Cameron v. Union Hill Baptist Church

Annotate this Case

350 So. 2d 314 (1977)

E. L. (Ed) CAMERON and Bessie Cameron v. UNION HILL BAPTIST CHURCH, a corporation.

SC 2192.

Supreme Court of Alabama.

September 23, 1977.

Alto V. Lee, III, and Stephen T. Etheredge, Dothan, for appellants.

S. Edward Jackson, Dothan, for appellee.

ALMON, Justice.

The Union Hill Baptist Church (Church) filed suit in ejectment against E. L. Cameron and Bessie Cameron (defendants). Approximately one acre (an old railroad right *315 of way) is in dispute. Defendants deny that the Church has legal title to the property and claim title by adverse possession and prescription. A jury verdict was rendered for the Church. We affirm.

The property in question is located adjacent to the Church building and cemetery. The property is 357 feet long and 100 feet wide situated on the east side of the Church running north and south between the Church and the defendants' property.

Both sides claim chain of title from a patent which Daniel Cameron received from the U. S. Government on June 10, 1892. Daniel Cameron died intestate on March 19, 1903, survived by his wife, Melinda Cameron, and three sons, W. Y., C. A., and R. C. Cameron.

On May 21, 1903, Melinda Cameron executed a warranty deed to the Forrester Lumber Company purporting to convey the property now in dispute. There were various other conveyances culminating with a conveyance to the Alabama and Florida Railroad Company, Inc., on July 15, 1937. On January 22, 1959, the Alabama and Florida Railroad Company, Inc., conveyed the property to the Church and its Deacons and Trustees. On November 2, 1960, the Railroad conveyed to the Church and on December 28, 1960, the Deacons and Trustees conveyed to the Church as a corporate body any interest which they had received in the January 22, 1959, deed.

In 1903 the Forrester Lumber Company laid rails on the property and it and its successors used the tracks continuously until April, 1934. The rails remained on the land until they were removed in about 1942.

The defendants' alleged chain of title arises from deeds executed by members of the Cameron family from January 19, 1920, to December 9, 1944. These deeds conveyed portions of the land which Daniel Cameron acquired by government patent and included the property in question. In 1920, W. Y. Cameron and wife and R. C. Cameron and wife conveyed to D. A. Cameron. In 1921, D. A. Cameron and wife and Melinda Cameron conveyed to W. Y. Cameron. W. Y. Cameron died intestate in 1923 survived by his wife Gertrude and two sons, E. L. Cameron and Ralph Cameron.
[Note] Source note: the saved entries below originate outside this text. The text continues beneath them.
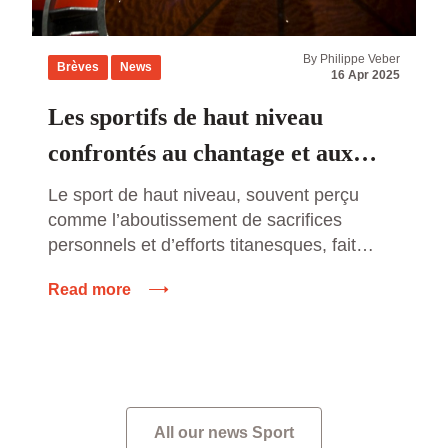
By Philippe Veber
Brèves
News
16 Apr 2025
Les sportifs de haut niveau
confrontés au chantage et aux
agressions des parieurs en ligne :
Le sport de haut niveau, souvent perçu
comme l’aboutissement de sacrifices
un fléau grandissant
personnels et d’efforts titanesques, fait
également face à des défis invisibles mais
Read more
redoutables. Parmi ces défis, une
problématique de plus en plus inquiétante
émerge : le chantage et les agressions de
la part de parieurs en ligne. Les athlètes
professionnels, pris dans le tourbillon […]
All our news Sport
In 1944, Gertrude and Ralph and wife conveyed to E. L. Cameron and Bessie Cameron, the defendants to this suit.

I

The defendants claim the trial court erred for failure to grant their requests for a directed verdict at the close of the evidence. They maintain that the evidence affirmatively proved title in them through adverse possession.
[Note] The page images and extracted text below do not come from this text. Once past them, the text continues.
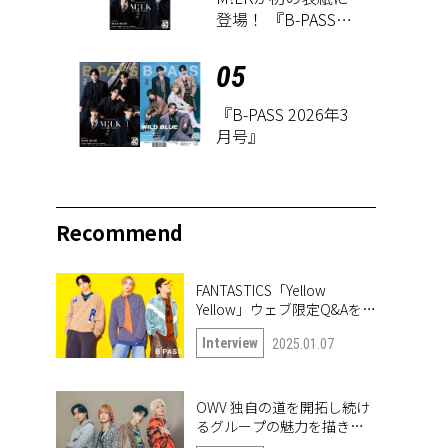
登場！ 『B-PASS
2026年3月号』が1
月27日に発売
05
『B-PASS 2026年3
月号』
Recommend
FANTASTICS「Yellow
Yellow」ウェブ限定Q&Aを公
開！
Interview
2025.01.07
OWV 独自の道を開拓し続け
るグループの魅力を描き出
したナンバー「Frontier」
The statutory requirements for title by adverse possession are set out in Tit. 7, § 828, Code of Alabama 1940, Recompiled 1958. One claiming under Tit. 7, § 828, must also establish the elements of adverse possession as stated by the court in Long v. Ladd, 273 Ala. 410, 412-413, 142 So. 2d 660, 662 (1962):

". . . (1) such possession as the land reasonably admits of, (2) openness and notoriety and exclusiveness of possession, (3) hostility toward everybody else in respect of possession, (4) holding possession under claim of right on claim of color of title, and (5) continuity for statutory period of ten years."

The defendants maintain that the evidence shows that they assessed the property from 1944 to 1949, when an apparent clerical error was made. The alleged error was corrected in 1970 and defendants assessed the property for taxation until commencement of this action. The defendants further maintain that they cultivated the property as a home garden from 1942 to the commencement of this action.

The Church contends that the evidence shows that the defendants' assessment from 1949 to 1970 excepted one-half acre for "R.R." In 1970 the defendants bulldozed and planted the property. In the same year the tax assessment records failed to show the "R.R." exception. Several Church witnesses who lived in the vicinity of the Church testified that after the rails were removed in 1942, the land lay untended and that it became covered with weeds, bushes, *316 and small trees, some with a diameter of four to six inches, until the bulldozing in 1970. The Church also introduced minutes of the Church which tend to show that the defendant Bessie Cameron had been associated with the Church and that at least beginning in 1942, the matter of purchasing the property from the Railroad was brought up from time to time within the Church. The Church's witnesses also testified, contrary to the defendants' witnesses, that there was gardening only on the north end of the disputed property and that even this gardening was only sporadic and not continuous from year to year.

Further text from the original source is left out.